According to a new study, some viruses (including human coronaviruses that came before COVID-19) can remain infectious on surfaces for up to 9 days. So you ought to disinfect the ‘portable petri dish’ that’s your mobile regularly with a cleaning product that’s 70% ethanol.
Washing your hands regularly with plenty of soap and water for a minimum of 20 seconds — or using an alcohol-based hand rub if the soap isn’t available — is that the best way to protecting yourself from COVID-19.
Should you wear a face mask?
If you’re feeling anxious, you would possibly be considering wearing a mask for protection. But face masks aren’t recommended for the overall population. Only people that have symptoms of COVID-19 or who are caring for an individual with suspected (or confirmed) COVID-19 got to wear a disposable (surgical) mask.

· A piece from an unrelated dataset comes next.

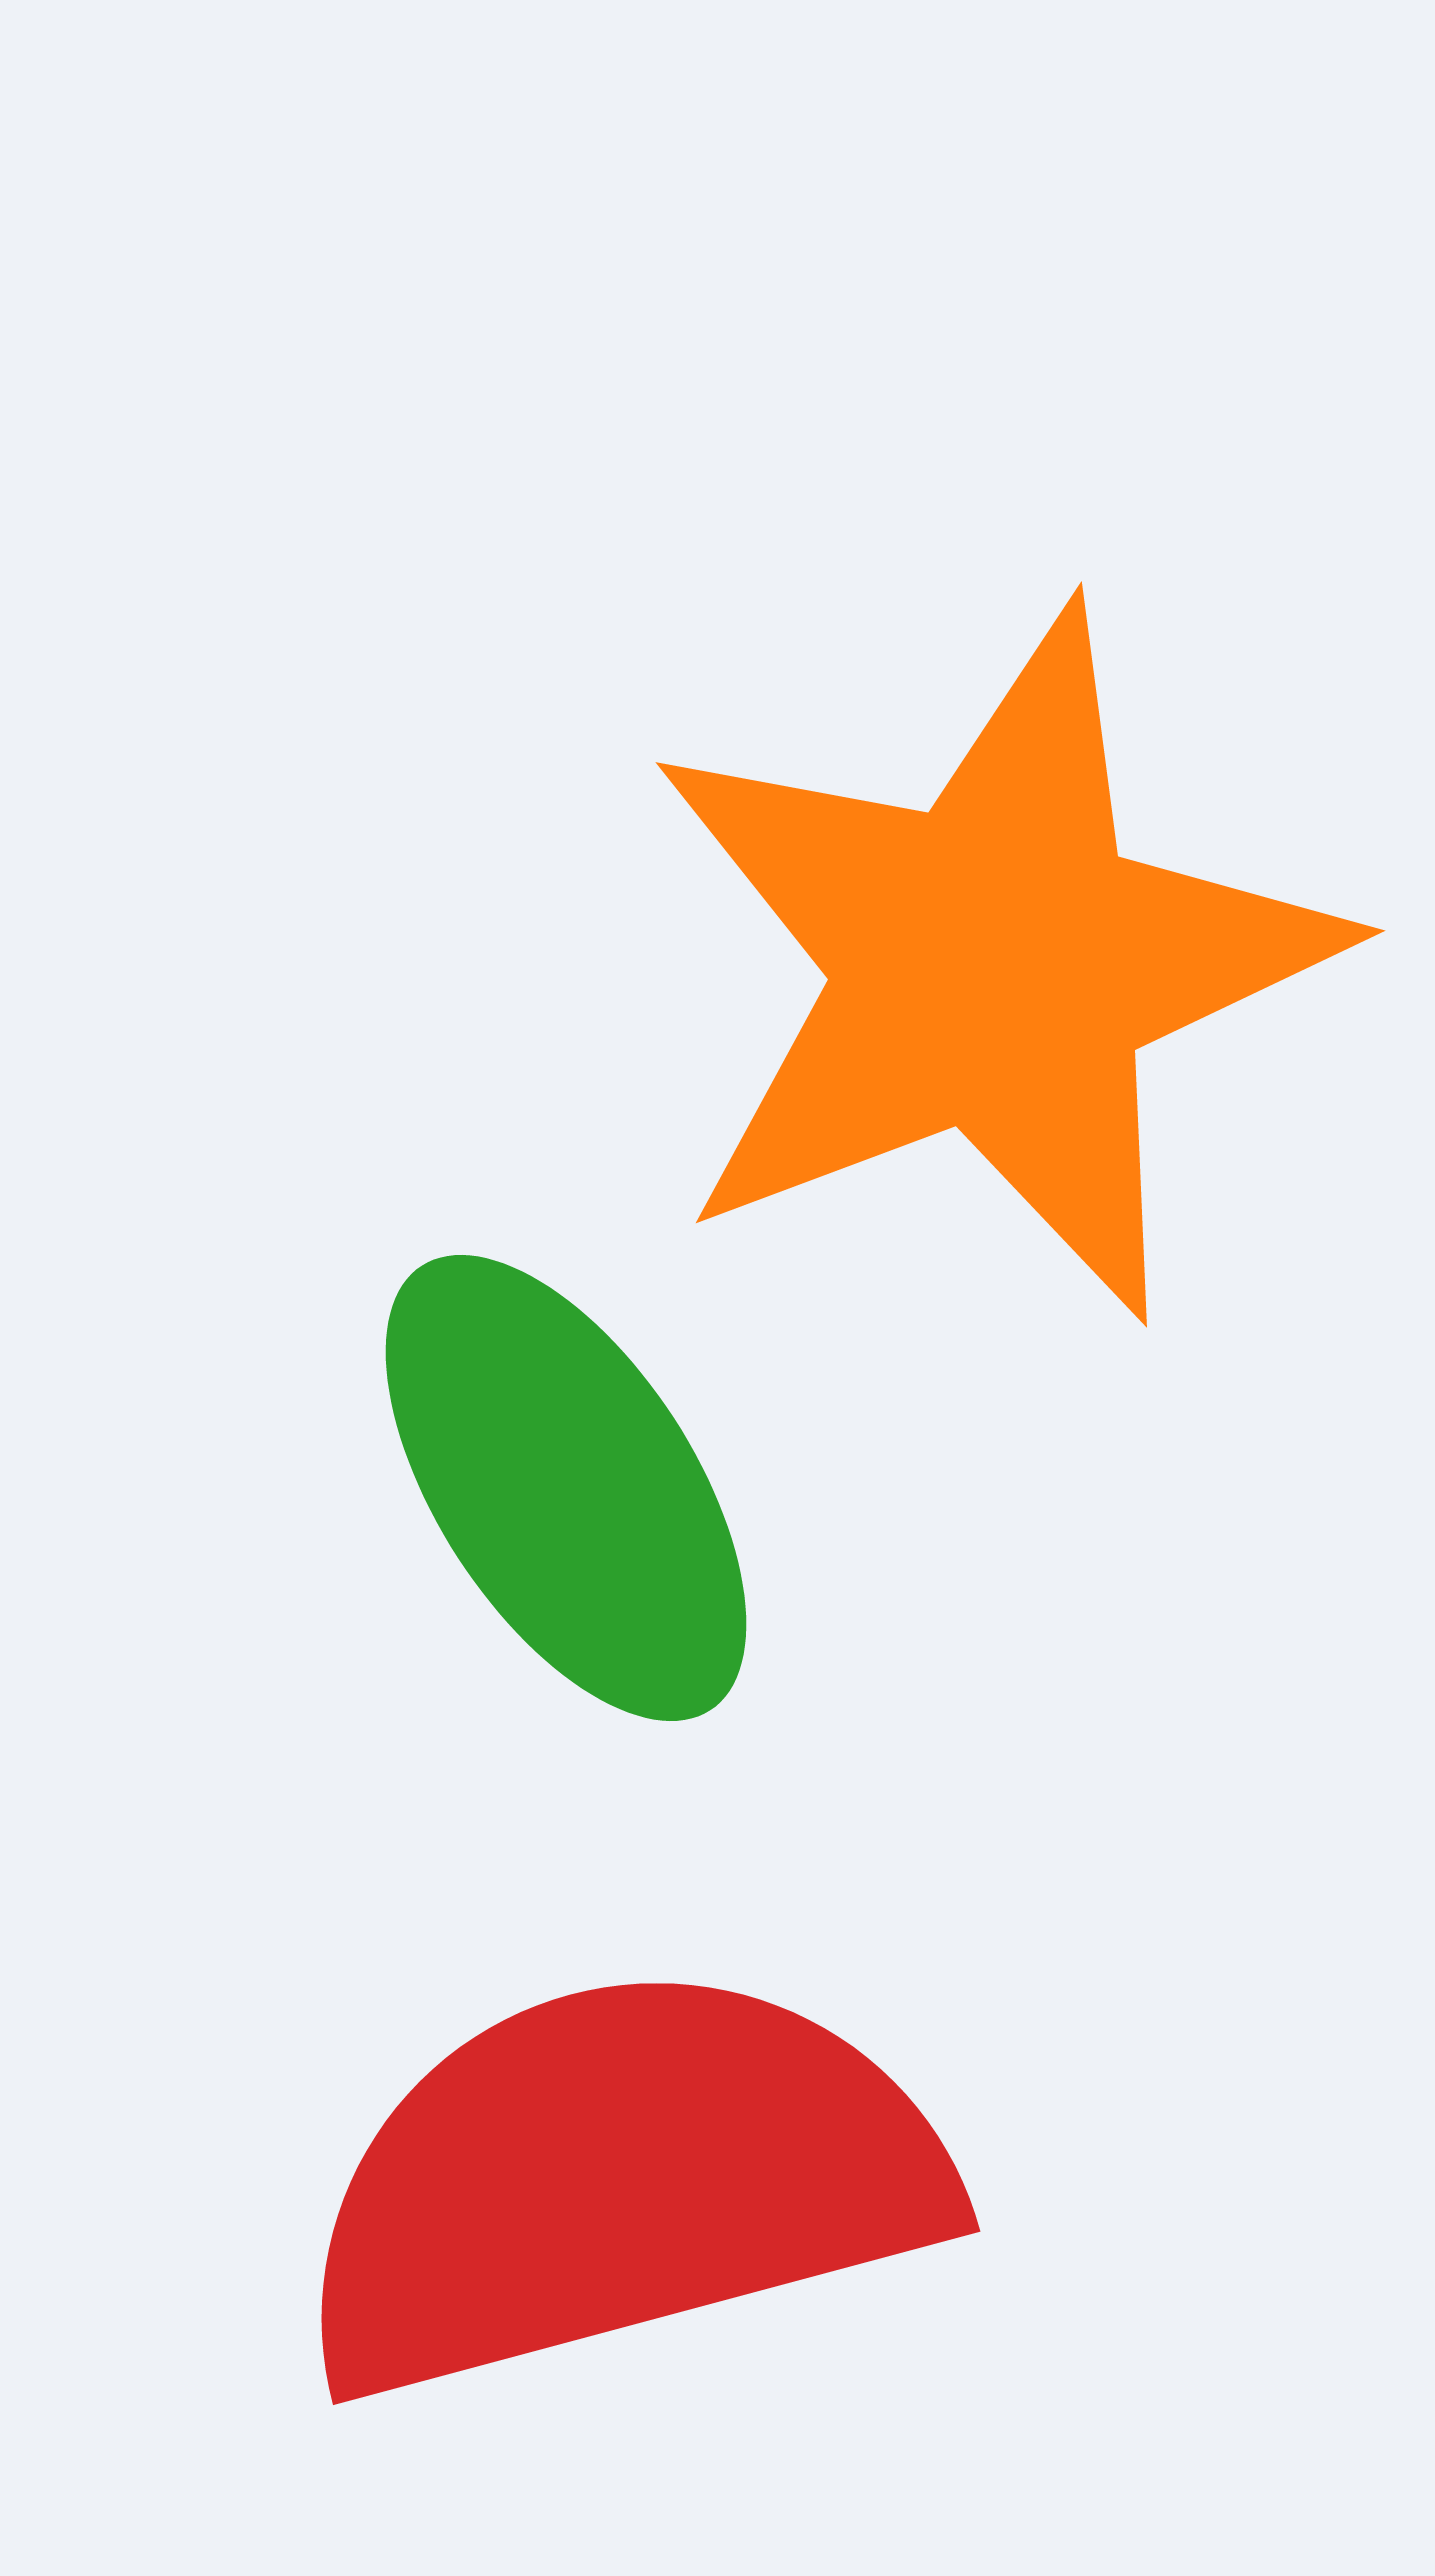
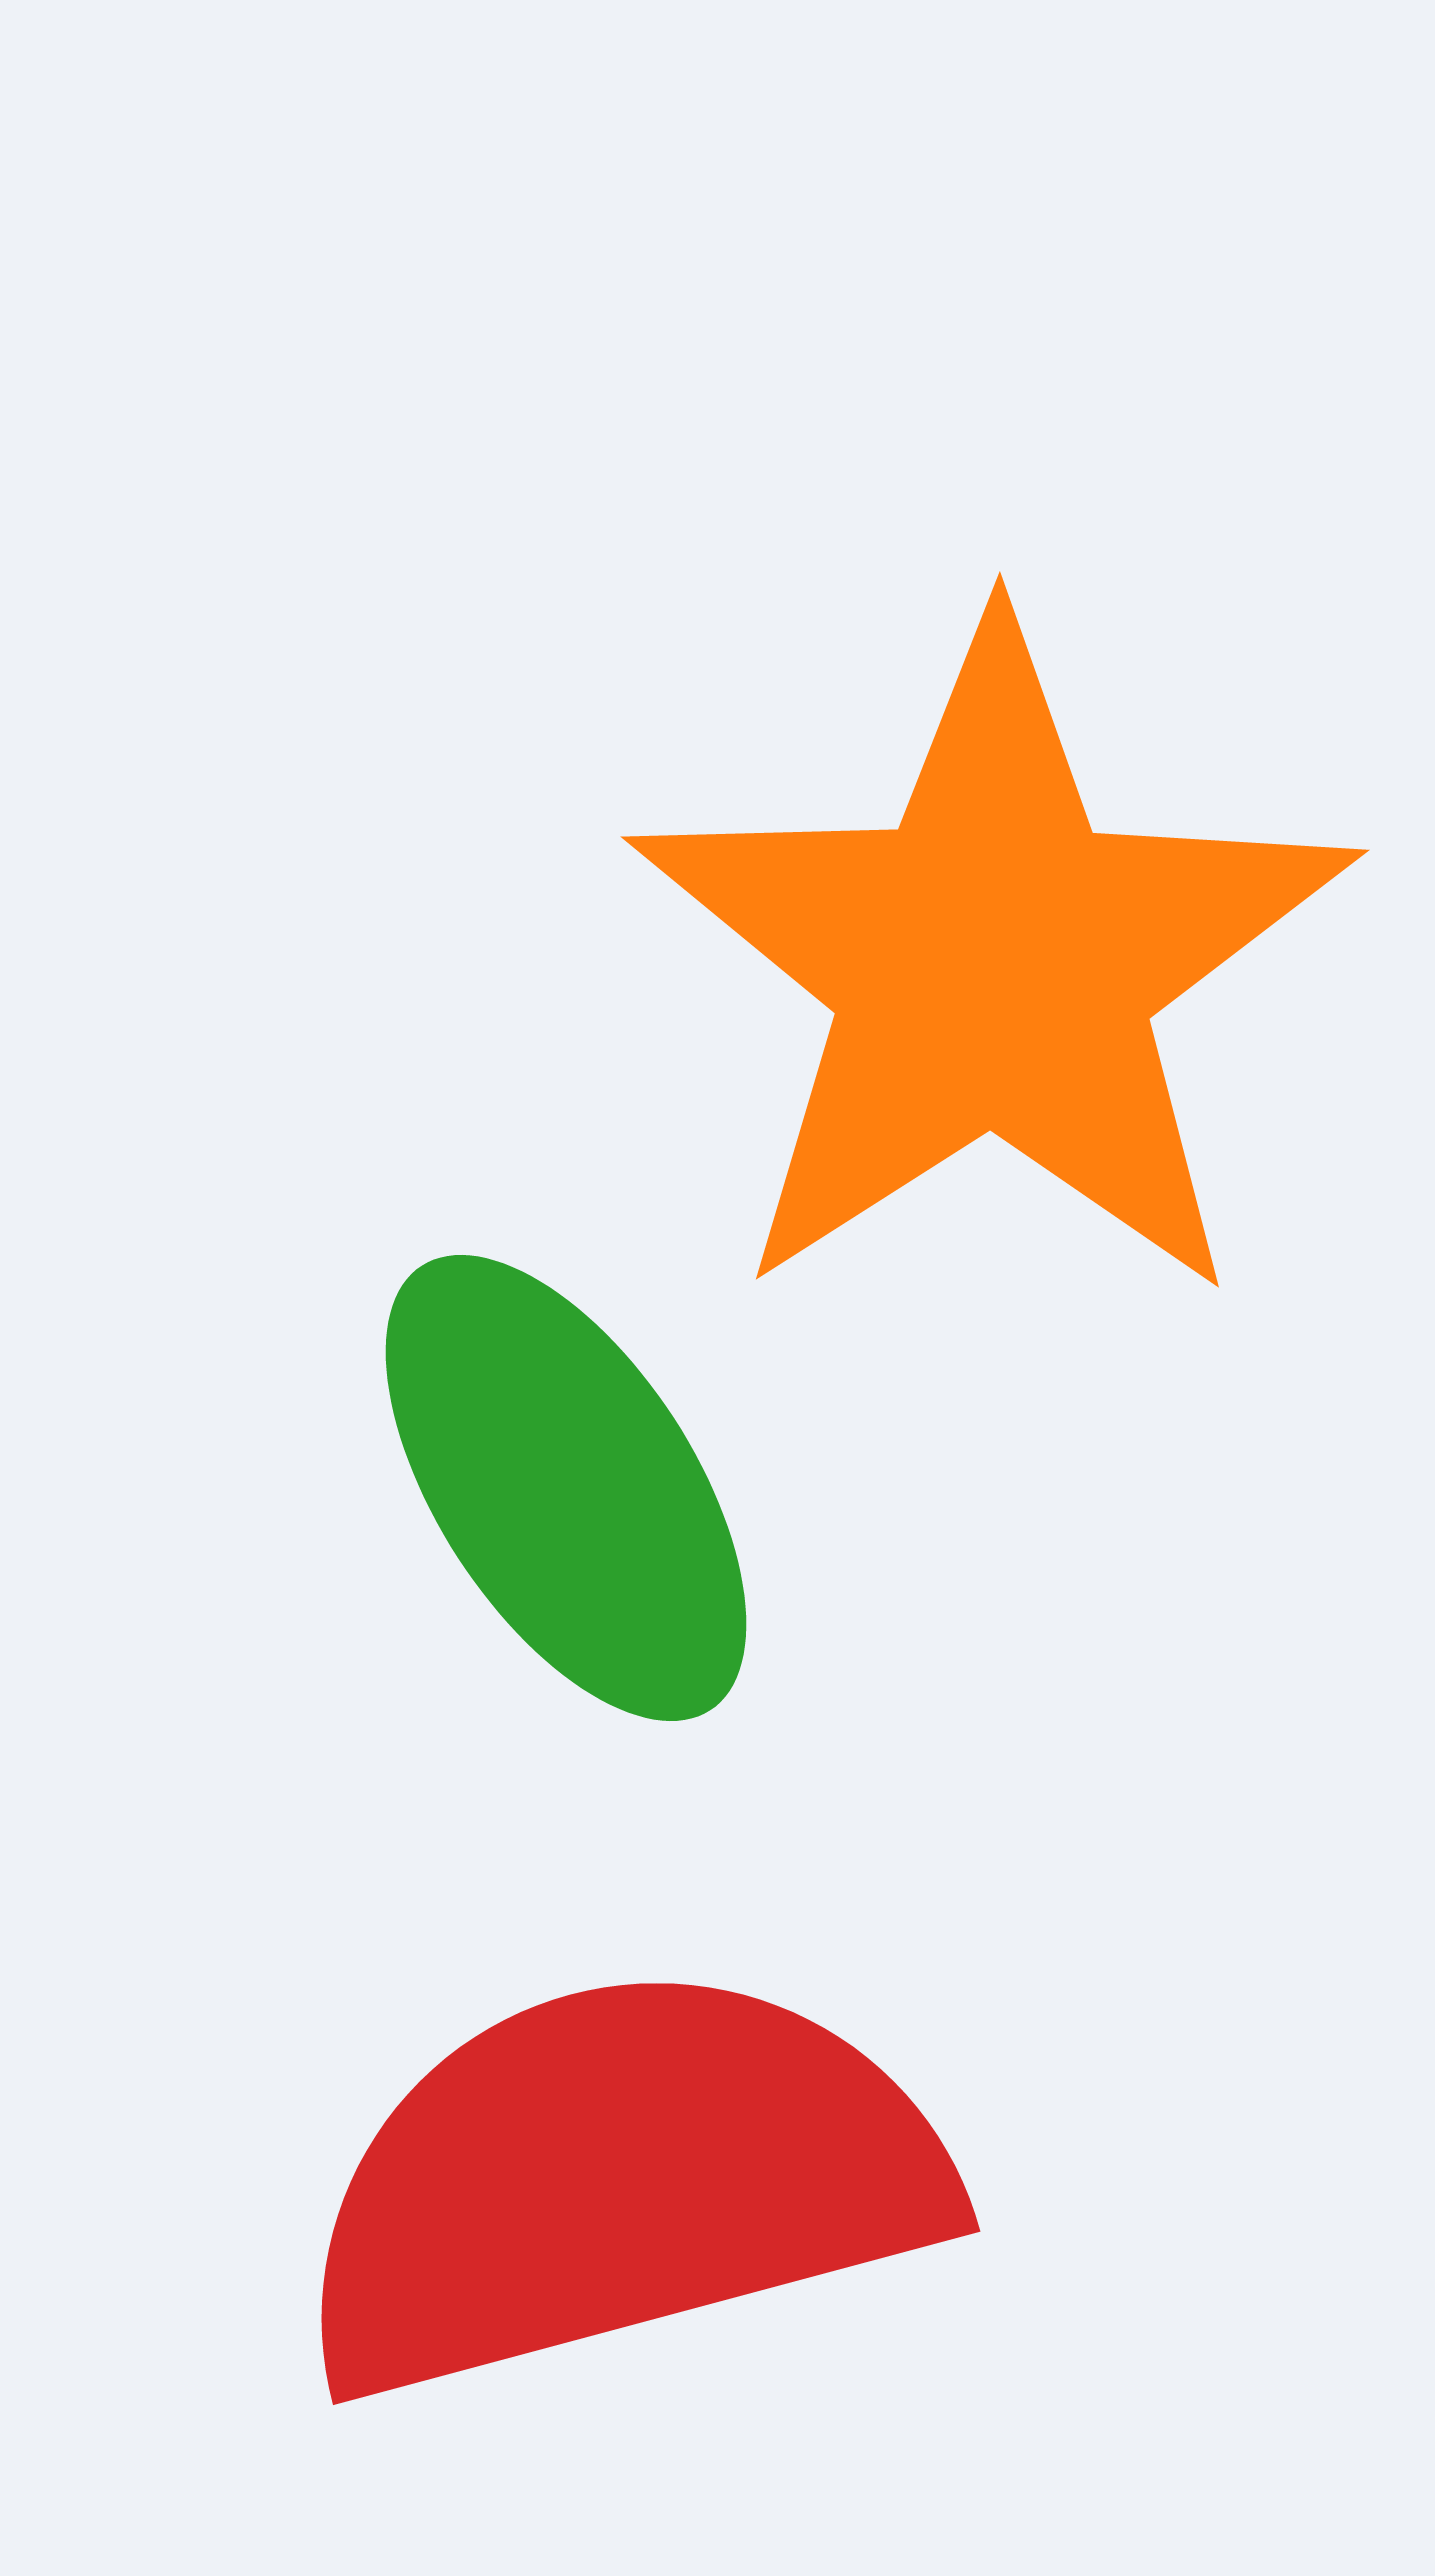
orange star: rotated 12 degrees counterclockwise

Where to travel for help if you are feeling anxious?
Fortunately, if you’re feeling stressed or worried about the coronavirus (COVID-19), assistance is available. Speak to your GP or contact any of those organizations:Beyond Blue offers mental-health counseling 24 hours each day on 1300 22 4636. you’ll also speak to someone via online chat (3 pm to 12 am, 7 days every week ).Children and young adults (up to age 25) can call Kids Helpline on 1800 55 1800 to talk with a counselor, 24 hours each day . Online chat is additionally available 24/7.Call Lifeline on 13 11 14 to talk with a trained psychological state supporter, 24 hours each day . Online chat is out there between 7pm and midnight (AEST), 7 days every week . you’ll also text 0477 13 11 14 between 6pm and midnight (AEST), 7 days a week.